Crypto miners moved over $ 300 million with bitcoin in one day

New data from the blockchain analysis company CryptoQuant shows that miners are quickly leaving their bitcoin positions.

14,000 bitcoin, worth more than $ 300 million at current prices, were transferred from miners’ wallets over a single 24-hour period late last week – and in recent weeks miners have loaded the largest amount bitcoin since January 2021. The phenomenon is called “miner capitulation”, and it typically indicates that miners are preparing to sell their previously mined coins to cover current mining expenses.

Bitcoin is currently trading at around $ 21,600, an increase of about 3% over the last 24 hours. Nevertheless, the broader crypto market has been in decline for several months, with bitcoin down almost 70% from its peak of around $ 69,000 in November 2021.

Meanwhile, inflation is on the rise, and energy costs are reaching record highs as the war between Russia and Ukraine rages.

Lower bitcoin prices and higher energy costs are compressing profit margins for miners, which is part of the reason why some sell bitcoin at current prices to try to limit exposure to continued volatility in the sector and further reduce bottom line risk.

“Given rising electricity costs, and bitcoin’s sharp drop in prices, the cost of extracting a bitcoin may be higher than the price of some miners,” Citi analyst Joseph Ayoub wrote in a July 5 note.

“With high-profile reports of layoffs from mining companies, as well as miners who have used their equipment as collateral to borrow money, the bitcoin mining industry may be under increasing pressure,” the memo continued.

“Our costs, expenses and obligations are in dollars”

Core Scientific, one of the largest listed crypto mining companies in the United States, sold almost all of its bitcoin in June. CEO Mike Levitt tells CNBC that just like any other business, bitcoin miners have to pay their bills.

“We extract and earn or produce bitcoin, but our costs, expenses and obligations are in dollars,” Levitt said.

It is still profitable to extract bitcoin, says Levitt, with around 50% margins in the industry. It is down from 80% margins at the top.

Last month, Core sold 7,202 bitcoin at an average price of $ 23,000. Levitt tells CNBC that they invested revenue of approximately $ 167 million primarily in growth-oriented activities, including new ASIC servers and additional data center capacity for their self-extracting and co-location businesses.

But they also distributed some of that capital to repay debt and to help settle five-year share grants to employees.

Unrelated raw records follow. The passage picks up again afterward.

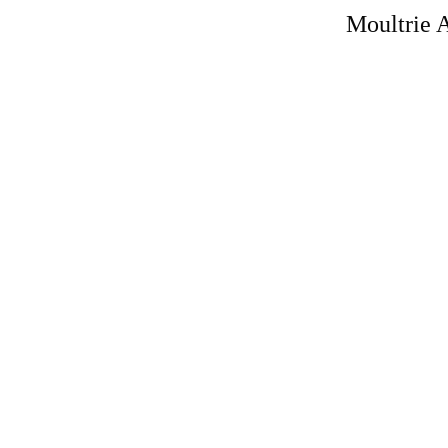
Moultrie 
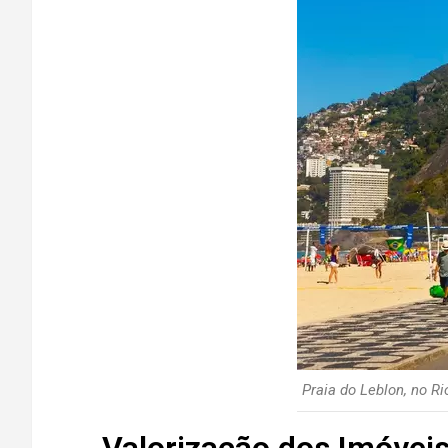
Praia do Leblon, no R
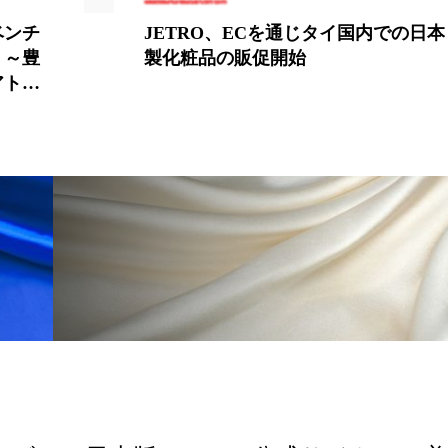
 香り 効果
需要予測
頭皮 保湿 ミスト おすすめ
での日本
ファンケル、役員人事の異動を発表
香料
香水 レイヤリング
香水の持続
高市
リア機能 とは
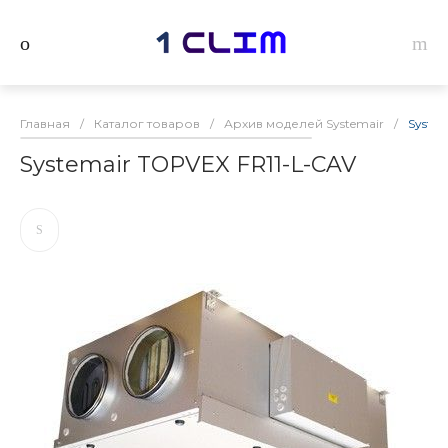
Главная
/
Каталог товаров
/
Архив моделей Systemair
/
Syste
Systemair TOPVEX FR11-L-CAV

In the long term, Levitt is optimistic because there is an enormous positive operating effect in the business. Above certain levels, every dollar increase in the price of bitcoin is 100% operating income for bitcoin miners.

“We would all cheer loudly if bitcoin were to return to $ 35,000, $ 40,000. There is no doubt about that,” he said.

But productivity per unit of electricity is also important, and when prices are low, large-scale miners like Core Scientific tend to face less competition from hobbyists and small businesses.

“As prices fall, global hash rates – or competition for bitcoin production – fall as less efficient miners emerge from the network,” Levitt explained.

The hash rate is a term used to describe the computing power of all miners in the bitcoin network, and it has fallen by 15% in the last month. It is ultimately a good thing for the big miners who can afford to cope with the downturns.

As less efficient miners emerge from the network and global hashrates decline, machines that continue to extract bitcoin become more productive.

“And so the cost of energy, if you will, per bitcoin produced, goes down,” Levitt said.